Justice Charles Crabbe, Co-chair of CODEO stated that 99% of polling stations, electoral officials respected CODEO observers’ status as Electoral Commission (EC)’s accredited election observers and permitted them to observe the polls. She added only 1% initially had challenges which were quickly and successfully resolved. Preliminary analysis of CODEO PVT observers report on set-up and opening of polls.

“At the time of the set-up, the two, main political parties had their party agents present in almost all polling stations, NDC 99.3%; NPP 99.5% respectively. The presence of party agents of the parties fielding presidential candidates and independent presidential candidate varied from 12.3% to 28.4% of the polling stations while party agents for parties only contesting the parliamentary election were present in 7.3% that of the polling stations” he detailed.


Prof. Miranda Greenstreet, Co-chiar of CODEO further went on to give percentages of voting proceedings in the various districts observed by PVT observers. She listed the percentage of stamped ballot papers, failed biometric machines in some regions, the percentage of people who were not rejected by the biometric device and those who with valid ID cards had their finger prints rejected by the BVD, percentage of people marked with indelible ink among others.

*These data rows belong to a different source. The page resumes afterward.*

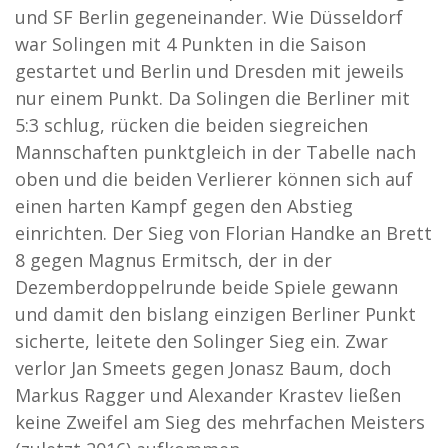
und SF Berlin gegeneinander. Wie Düsseldorf
war Solingen mit 4 Punkten in die Saison
gestartet und Berlin und Dresden mit jeweils
nur einem Punkt. Da Solingen die Berliner mit
5:3 schlug, rücken die beiden siegreichen
Mannschaften punktgleich in der Tabelle nach
oben und die beiden Verlierer können sich auf
einen harten Kampf gegen den Abstieg
einrichten. Der Sieg von Florian Handke an Brett
8 gegen Magnus Ermitsch, der in der
Dezemberdoppelrunde beide Spiele gewann
und damit den bislang einzigen Berliner Punkt
sicherte, leitete den Solinger Sieg ein. Zwar
verlor Jan Smeets gegen Jonasz Baum, doch
Markus Ragger und Alexander Krastev ließen
keine Zweifel am Sieg des mehrfachen Meisters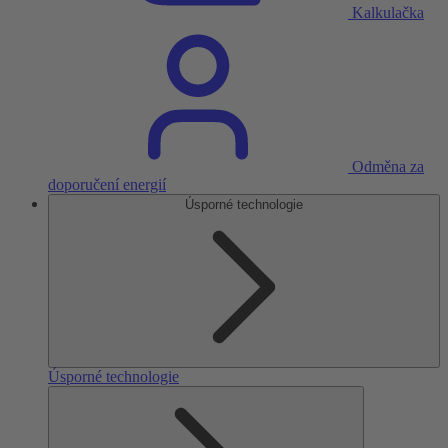
Kalkulačka
Odměna za
doporučení energií
Úsporné technologie
Úsporné technologie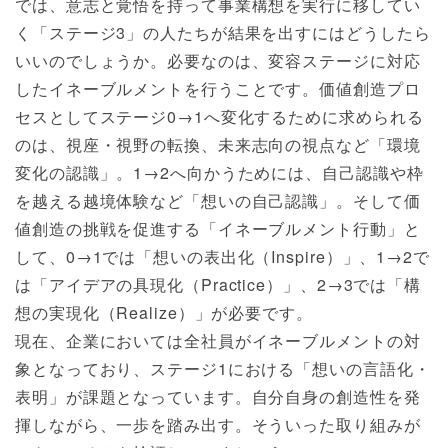
では、意志と覚悟を持って事業構想を実行に移してい
く「ステージ3」の人たちが結果を出すにはどうしたら
いいのでしょうか。必要なのは、変容ステージに対応
したイネーブルメントを行うことです。価値創造プロ
セスとしてステージ0→1へ変化するために求められる
のは、視座・視野の転換、未来志向の視点など「環境
変化の認識」。1→2へ向かうためには、自己認識や枠
を越える越境体験など「想いの自己認識」。そして価
値創造の挑戦を促進する「イネーブルメント行動」と
して、0→1では「想いの表出化（Inspire）」、1→2で
は「アイデアの具現化（Practice）」、2→3では「構
想の実現化（Realize）」が必要です。
現在、企業においては全社員がイネーブルメントの対
象となっており、ステージ1における「想いの言語化・
表明」が課題となっています。自分自身の創造性を発
揮しながら、一歩を踏み出す。そういった取り組みが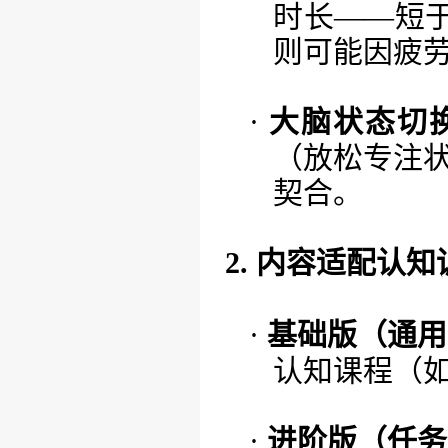
时长——短
则可能因疲
·
大脑状态切
（放松专注状
契合。
2. 内容适配认
·
基础版（通用
认知课程（
·
进阶版（任务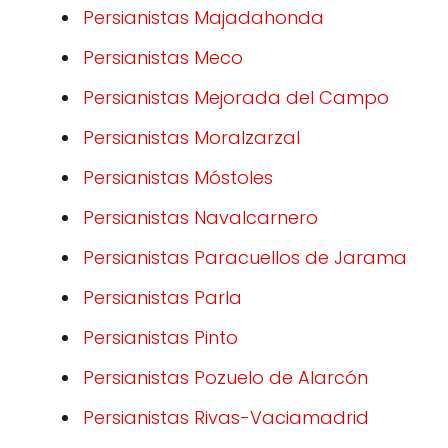
Persianistas Majadahonda
Persianistas Meco
Persianistas Mejorada del Campo
Persianistas Moralzarzal
Persianistas Móstoles
Persianistas Navalcarnero
Persianistas Paracuellos de Jarama
Persianistas Parla
Persianistas Pinto
Persianistas Pozuelo de Alarcón
Persianistas Rivas-Vaciamadrid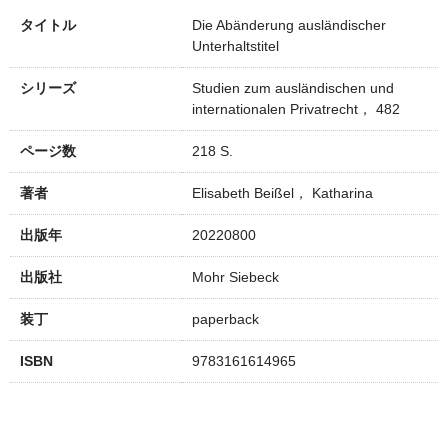
タイトル
Die Abänderung ausländischer
Unterhaltstitel
シリーズ
Studien zum ausländischen und
internationalen Privatrecht， 482
ページ数
218 S.
著者
Elisabeth Beißel， Katharina
出版年
20220800
出版社
Mohr Siebeck
装丁
paperback
ISBN
9783161614965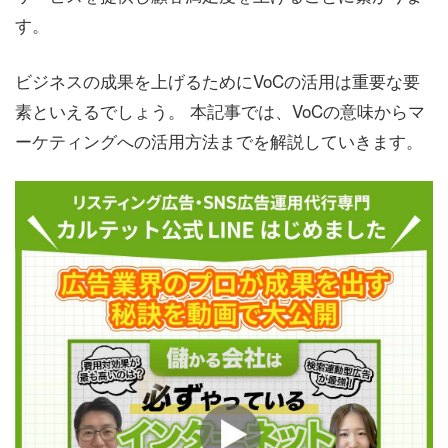
す。
ビジネスの成果を上げるためにVoCの活用は重要な要
素といえるでしょう。 本記事では、VoCの意味からマ
ーケティングへの活用方法までを解説していきます。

CODEO observers in 98% of the polling stations reported zero incidents of harassment and intimidation of polling agents during the counting of ballots. Party agents were not prevented from observing the vote count in 97% of the polling stations, similarly 96% of polling stations permitted no authorized persons into the inner perimeter during ballot count, 90% of polling stations accepted the results and did not request for a recount for the presidential results, 83% of polling stations pasted presidential election results for the public eye and 82% of the polling stations as well as presiding officer in 99.8% signed the parliamentary results declaration form. In addition, 99.6% of CODEO Observers reported they agreed with the results, he added.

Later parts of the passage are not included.